By 1997, 24-hour traffic networks are expected in New York, Houston, Dallas, Chicago, Detroit, Philadelphia and about 24 other US cities. The Santa Clara based Autotalk Inc. is a local affiliate of a $200 million Hong Kong company (WKK International Holdings Ltd.). The firm is negotiating agreements with local radio stations and traffic authorities across the country.

At the unveiling here, officials from the Automobile Association of America (AAA) and Caltrans welcomed the development.

"This is a significant new means to get information to commuters in time for them to use it," said Goro Endo, senior transportation engineer for traffic operations at Caltrans. He notes that experts have long lamented intermittent reports that try to cover too much area and are often broadcast too late to do any good. The new channel's reports will be more comprehensive, and will include alternative route information, and construction and lane closure announcements.
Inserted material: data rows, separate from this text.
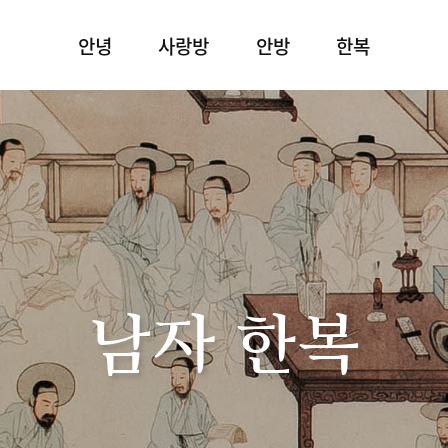
안녕
사랑방
안방
한복
남자 한복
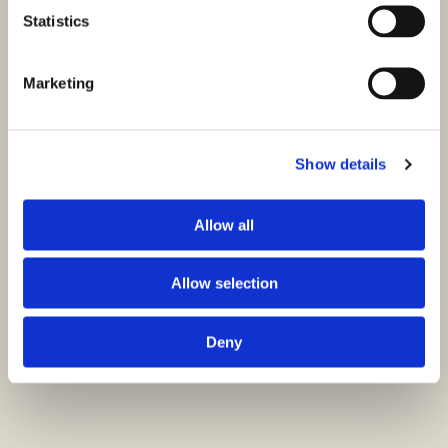
Statistics
Marketing
Show details
Allow all
Allow selection
Deny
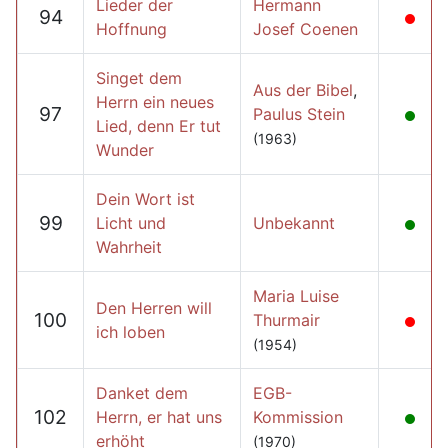
Lieder der
Hermann
94
Hoffnung
Josef Coenen
Singet dem
Aus der Bibel
,
Herrn ein neues
97
Paulus Stein
Lied, denn Er tut
(1963)
Wunder
Dein Wort ist
99
Licht und
Unbekannt
Wahrheit
Maria Luise
Den Herren will
100
Thurmair
ich loben
(1954)
Danket dem
EGB-
102
Herrn, er hat uns
Kommission
erhöht
(1970)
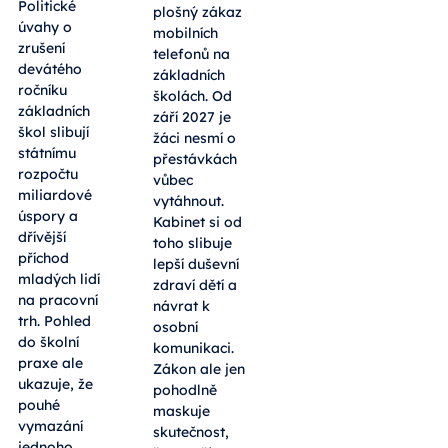
Politické
plošný zákaz
úvahy o
mobilních
zrušení
telefonů na
devátého
základních
ročníku
školách. Od
základních
září 2027 je
škol slibují
žáci nesmí o
státnímu
přestávkách
rozpočtu
vůbec
miliardové
vytáhnout.
úspory a
Kabinet si od
dřívější
toho slibuje
příchod
lepší duševní
mladých lidí
zdraví dětí a
na pracovní
návrat k
trh. Pohled
osobní
do školní
komunikaci.
praxe ale
Zákon ale jen
ukazuje, že
pohodlně
pouhé
maskuje
vymazání
skutečnost,
jednoho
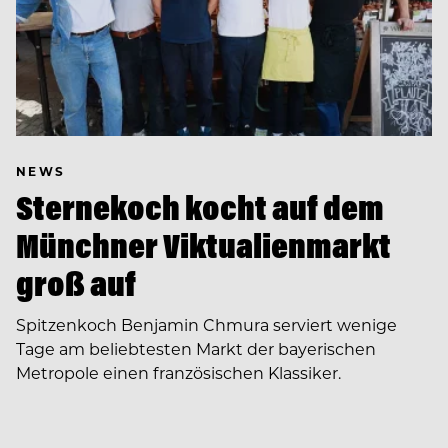
NEWS
Sternekoch kocht auf dem
Münchner Viktualienmarkt
groß auf
Spitzenkoch Benjamin Chmura serviert wenige
Tage am beliebtesten Markt der bayerischen
Metropole einen französischen Klassiker.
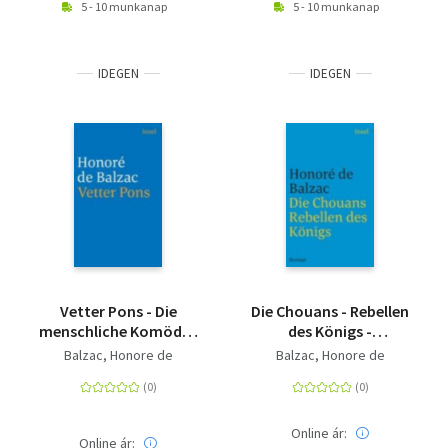
5 - 10 munkanap
5 - 10 munkanap
IDEGEN
IDEGEN
Vetter Pons - Die
Die Chouans - Rebellen
menschliche Komödie.
des Königs -
Die großen Romane
Menschliche Komödie.
Balzac, Honore de
Balzac, Honore de
und Erzählungen
Die großen Romane
und Erzählungen
Online ár:
Online ár:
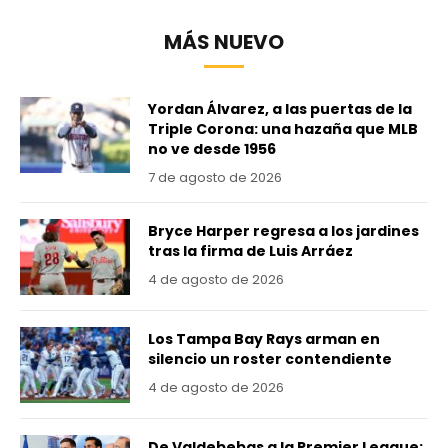
MÁS NUEVO
Yordan Álvarez, a las puertas de la
Triple Corona: una hazaña que MLB
no ve desde 1956
7 de agosto de 2026
Bryce Harper regresa a los jardines
tras la firma de Luis Arráez
4 de agosto de 2026
Los Tampa Bay Rays arman en
silencio un roster contendiente
4 de agosto de 2026
De Valdebebas a la Premier League:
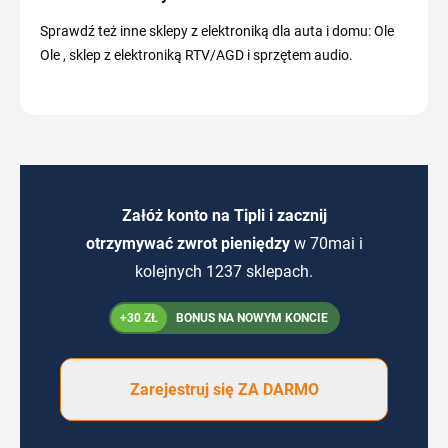
Sprawdź też inne sklepy z elektroniką dla auta i domu: Ole
Ole , sklep z elektroniką RTV/AGD i sprzętem audio.
Załóż konto na Tipli i zacznij
otrzymywać zwrot pieniędzy
w 70mai i
kolejnych 1237 sklepach.
+30 ZŁ
BONUS NA NOWYM KONCIE
Zarejestruj się ZA DARMO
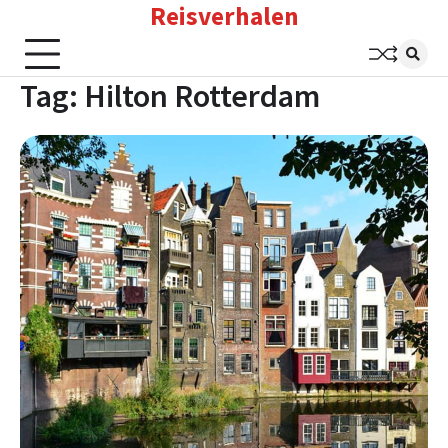
Reisverhalen
Skip
to
content
Tag:
Hilton Rotterdam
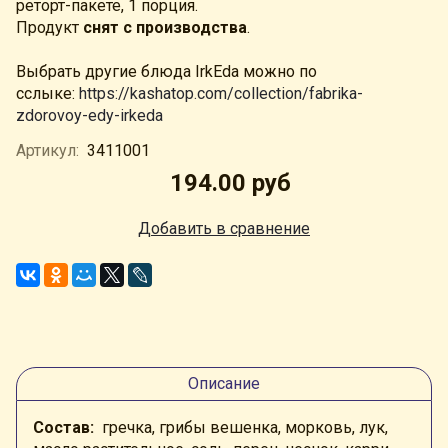
реторт-пакете, 1 порция.
Продукт
снят с производства
.
Выбрать другие блюда IrkEda можно по
сслыке:
https://kashatop.com/collection/fabrika-
zdorovoy-edy-irkeda
Артикул:
3411001
194.00 руб
Добавить в сравнение
Описание
Состав:
гречка, грибы вешенка, морковь, лук,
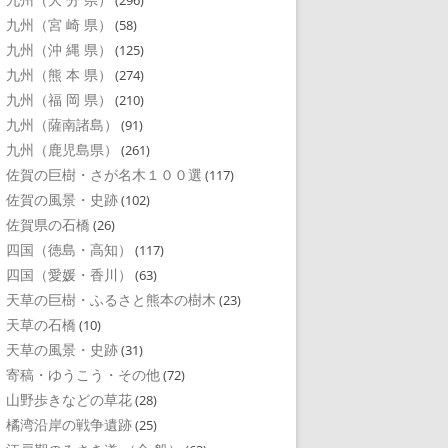
(296)
九州（宮 崎 県）
(58)
九州（沖 縄 県）
(125)
九州（熊 本 県）
(274)
九州（福 岡 県）
(210)
九州（薩南諸島）
(91)
九州（鹿児島県）
(261)
佐賀の巨樹・さが名木１００選
(117)
佐賀の風景・史跡
(102)
佐賀県の石橋
(26)
四国（徳島・高知）
(117)
四国（愛媛・香川）
(63)
天草の巨樹・ふるさと熊本の樹木
(23)
天草の石橋
(10)
天草の風景・史跡
(31)
寄稿・ゆうこう・その他
(72)
山野歩きなどの草花
(28)
橘湾沿岸の戦争遺跡
(25)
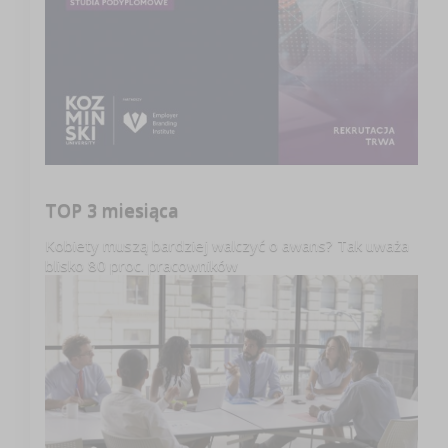
TOP 3 miesiąca
Kobiety muszą bardziej walczyć o awans? Tak uważa
blisko 80 proc. pracowników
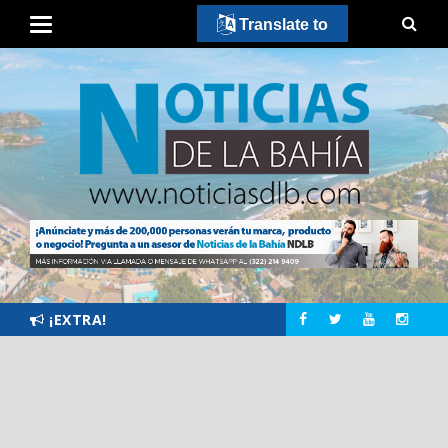
Translate to
¡EXTRA!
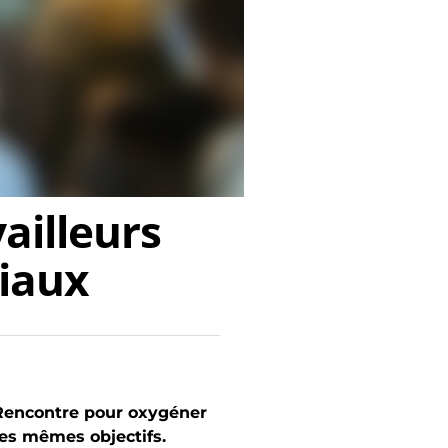
ailleurs
iaux
 Rencontre pour oxygéner
les mêmes objectifs.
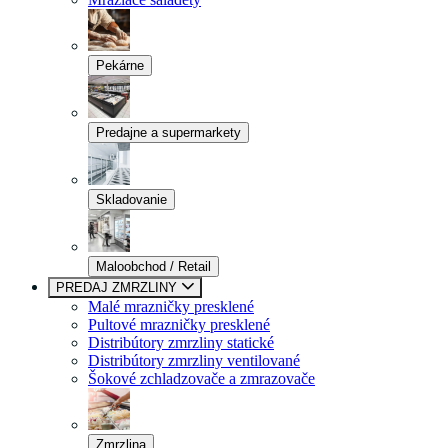
Pekárne
Predajne a supermarkety
Skladovanie
Maloobchod / Retail
PREDAJ ZMRZLINY
Malé mrazničky presklené
Pultové mrazničky presklené
Distribútory zmrzliny statické
Distribútory zmrzliny ventilované
Šokové zchladzovače a zmrazovače
Zmrzlina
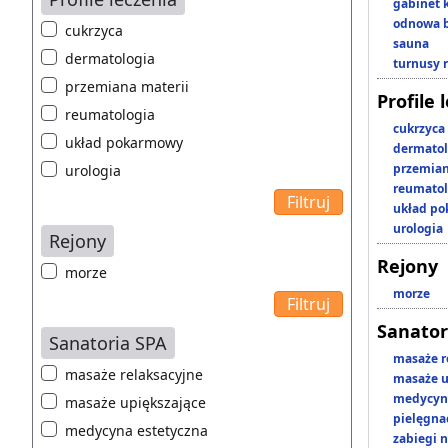
gabinet 
odnowa b
cukrzyca
sauna
dermatologia
turnusy 
przemiana materii
Profile 
reumatologia
cukrzyca
układ pokarmowy
dermatol
przemian
urologia
reumatol
układ p
urologia
Rejony
Rejony
morze
morze
Sanator
Sanatoria SPA
masaże r
masaże relaksacyjne
masaże u
medycyna
masaże upiększające
pielęgnac
medycyna estetyczna
zabiegi n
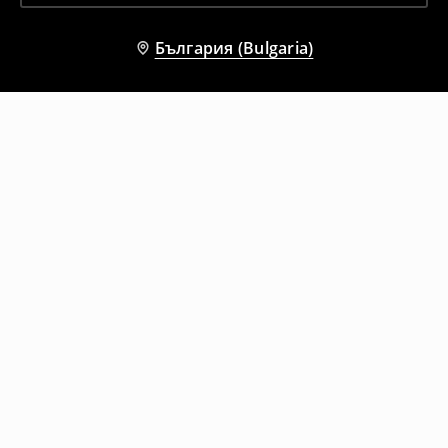
България (Bulgaria)
Други клиенти също избраха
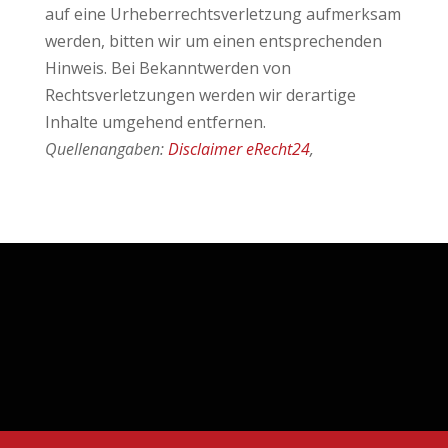
auf eine Urheberrechtsverletzung aufmerksam
werden, bitten wir um einen entsprechenden
Hinweis. Bei Bekanntwerden von
Rechtsverletzungen werden wir derartige
Inhalte umgehend entfernen.
Quellenangaben:
Disclaimer eRecht24
,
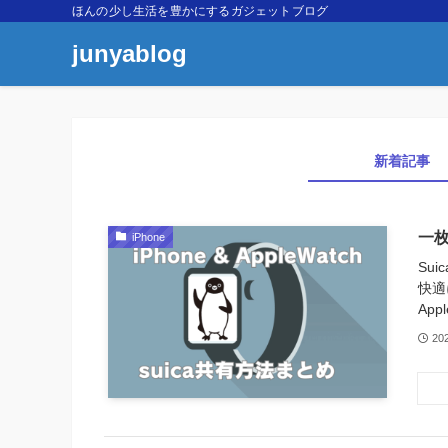
ほんの少し生活を豊かにするガジェットブログ
junyablog
新着記事
一枚
iPhone
Su
快適
App
20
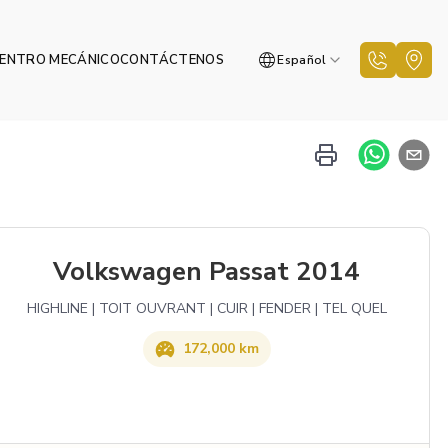
ENTRO MECÁNICO
CONTÁCTENOS
Español
Volkswagen Passat 2014
HIGHLINE | TOIT OUVRANT | CUIR | FENDER | TEL QUEL
172,000 km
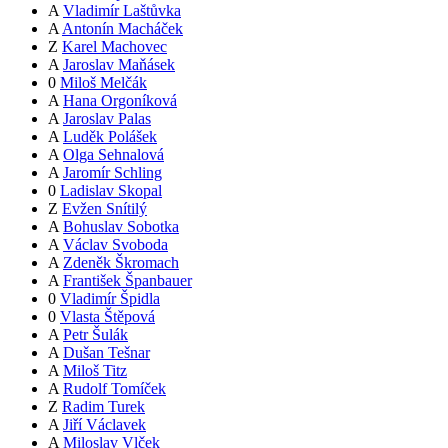
A
Vladimír Laštůvka
A
Antonín Macháček
Z
Karel Machovec
A
Jaroslav Maňásek
0
Miloš Melčák
A
Hana Orgoníková
A
Jaroslav Palas
A
Luděk Polášek
A
Olga Sehnalová
A
Jaromír Schling
0
Ladislav Skopal
Z
Evžen Snítilý
A
Bohuslav Sobotka
A
Václav Svoboda
A
Zdeněk Škromach
A
František Španbauer
0
Vladimír Špidla
0
Vlasta Štěpová
A
Petr Šulák
A
Dušan Tešnar
A
Miloš Titz
A
Rudolf Tomíček
Z
Radim Turek
A
Jiří Václavek
A
Miloslav Vlček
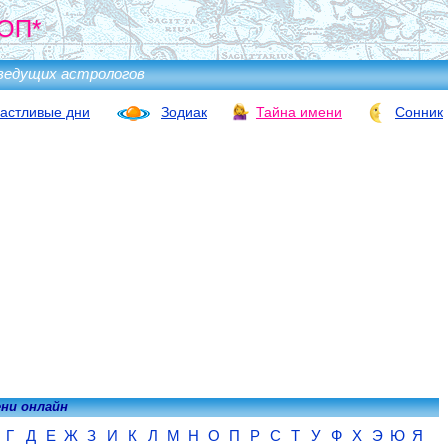
ОП*
ведущих астрологов
астливые дни
Зодиак
Тайна имени
Сонник
ени онлайн
Г
Д
Е
Ж
З
И
К
Л
М
Н
О
П
Р
С
Т
У
Ф
Х
Э
Ю
Я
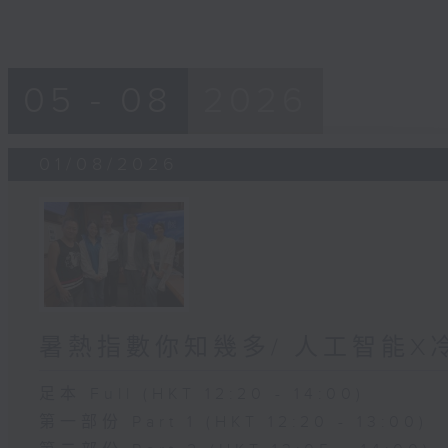
05 - 08
2026
01/08/2026
暑熱指數你知幾多/ 人工智能X
足本 Full (HKT 12:20 - 14:00)
第一部份 Part 1 (HKT 12:20 - 13:00)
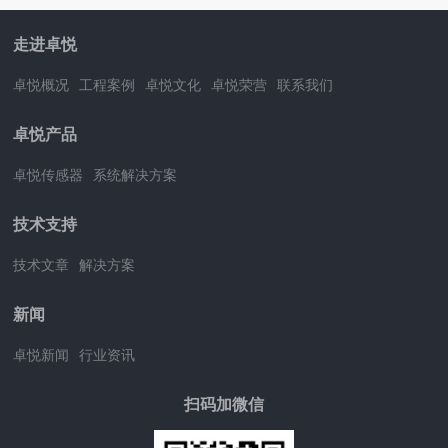
走进卓悦
卓悦概况
工程案例
卓悦文化
卓悦荣营
联系我们
卓悦产品
卓悦传感器
系统解决方案
技术支持
技术文章
解决方案
新闻
卓悦新闻
行业资讯
扫码加微信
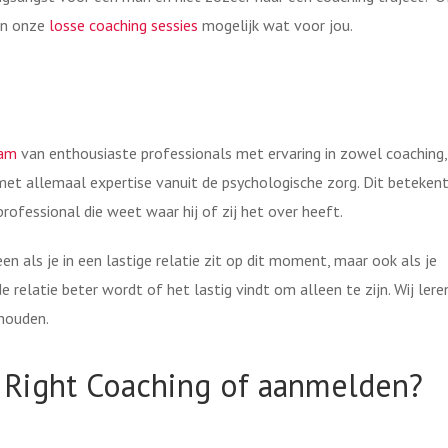
ijn onze
losse coaching sessies
mogelijk wat voor jou.
am
van enthousiaste professionals met ervaring in zowel coaching,
r met allemaal expertise vanuit de psychologische zorg. Dit beteken
professional die weet waar hij of zij het over heeft.
een als je in een lastige relatie zit op dit moment, maar ook als je
e relatie beter wordt of het lastig vindt om alleen te zijn. Wij lere
houden.
Right Coaching of aanmelden?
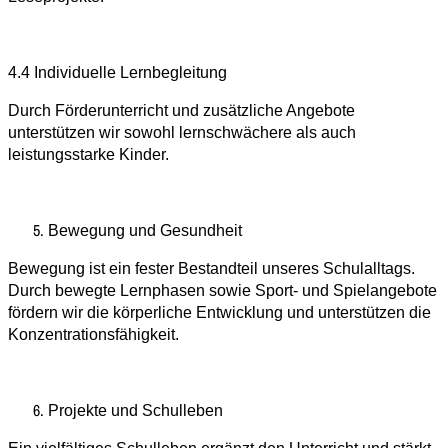
4.4 Individuelle Lernbegleitung
Durch Förderunterricht und zusätzliche Angebote
unterstützen wir sowohl lernschwächere als auch
leistungsstarke Kinder.
Bewegung und Gesundheit
Bewegung ist ein fester Bestandteil unseres Schulalltags.
Durch bewegte Lernphasen sowie Sport- und Spielangebote
fördern wir die körperliche Entwicklung und unterstützen die
Konzentrationsfähigkeit.
Projekte und Schulleben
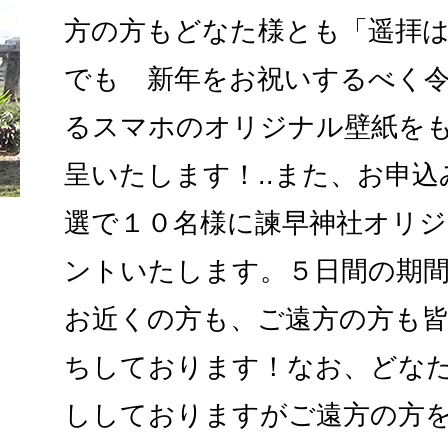
方の方もどなた様とも「遥拝
でも 新年をお祝いするべく
るスマホのオリジナル壁紙を
呈いたします！..また、お申
選で１０名様に諫早神社オリ
ントいたします。５日間の期
お近くの方も、ご遠方の方も
ちしております！なお、どな
ししておりますがご遠方の方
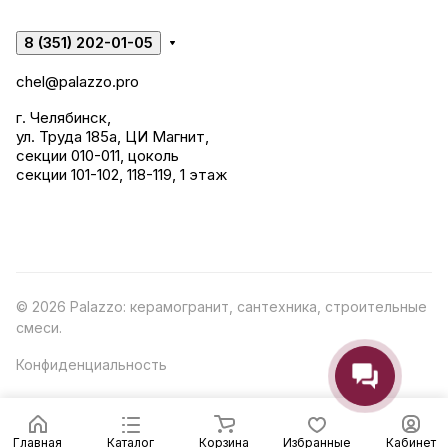
8 (351) 202-01-05
chel@palazzo.pro
г. Челябинск,
ул. Труда 185а, ЦИ Магнит,
секции 010-011, цоколь
секции 101-102, 118-119, 1 этаж
© 2026 Palazzo: керамогранит, сантехника, строительные
смеси.
Конфиденциальность
Главная
Каталог
Корзина
Избранные
Кабинет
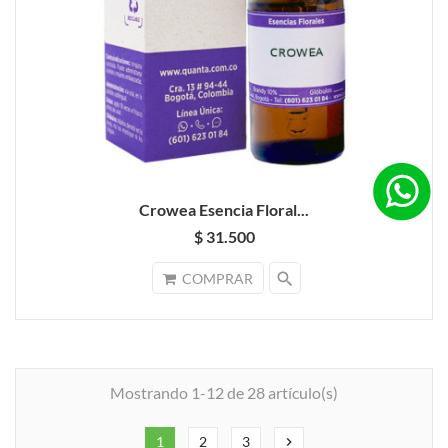
Crowea Esencia Floral...
$ 31.500
search
COMPRAR
Mostrando 1-12 de 28 artículo(s)
1
2
3
chevron_right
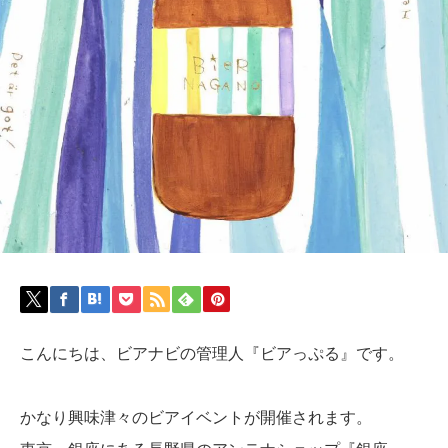
こんにちは、ビアナビの管理人『ビアっぷる』です。
かなり興味津々のビアイベントが開催されます。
In Los Angeles, KVEA-TV Channel 52 is the affiliate which will broadcast the signals. Broadcast on special audio programming (SAP) wavelengths, the signals can also be heard on television sets with SAP capacity before leaving homes or businesses. "By letting commuters make intelligent driving decisions even before they get in their cars, Autotalk could change the way people think about commuting," says Orski.

Once inside the car, commuters punch code information into a three-by-three-inch pad installed on the dashboard. A second device, about the size of a small portable radio is inserted between the existing car radio and antenna. When not in use for traffic reports, the device - which sells for about $129 - works as a radio tuned to television frequencies. Traffic reports run in approximately three-minute bands, which repeat until new information is added. The service currently runs from 5:30 a.m. to 1:30 a .m. Twenty-four hour service is planned.